O filme Solaris (1972), dirigido por Andrei Tarkovsky, é uma das obras-primas do cinema soviético, um marco não apenas na ficção científica, mas também no campo do cinema filosófico. Inspirado no romance homônimo do autor polonês Stanisław Lem, o filme propõe uma reflexão profunda sobre a consciência humana, os limites do conhecimento e os mistérios do universo.
O Livro de Stanisław Lem
Publicado em 1961, Solaris é uma obra que transcende os limites do gênero de ficção científica. Lem utiliza a premissa de um planeta coberto por um vasto oceano inteligente, Solaris, como uma metáfora para a impossibilidade de compreensão plena do "outro" e dos mistérios que desafiam o pensamento racional.

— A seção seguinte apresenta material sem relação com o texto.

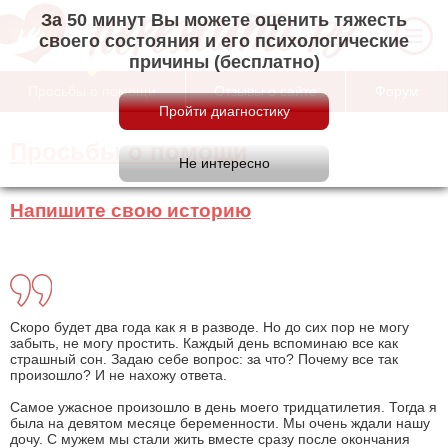
За 50 минут Вы можете оценить тяжесть
своего состояния и его психологические
причины (бесплатно)
Просьбы о помощи
Отзывы о сайте
Форум
Просьбы о помощи
Напишите свою историю
Скоро будет два года как я в разводе. Но до сих пор не могу
забыть, не могу простить. Каждый день вспоминаю все как
страшный сон. Задаю себе вопрос: за что? Почему все так
произошло? И не нахожу ответа.
Самое ужасное произошло в день моего тридцатилетия. Тогда я
была на девятом месяце беременности. Мы очень ждали нашу
дочу. С мужем мы стали жить вместе сразу после окончания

Lem não se preocupava em criar uma história de exploração espacial convencional. Pelo contrário, o autor era cético quanto à ideia de que a humanidade poderia realmente compreender uma inteligência alienígena sem projetar nela seus próprios preconceitos e traumas. Para ele, a interação humana com Solaris era mais um reflexo das questões internas da humanidade do que uma verdadeira comunicação interestelar.
A Adaptação de Tarkovsky
Quando Andrei Tarkovsky adaptou Solaris para o cinema, ele tomou liberdades significativas em relação ao material original. Enquanto Lem focava na complexidade científica e filosófica do oceano vivo, Tarkovsky utilizou a narrativa como um meio de explorar questões existenciais, especialmente relacionadas à memória, culpa, amor e perda.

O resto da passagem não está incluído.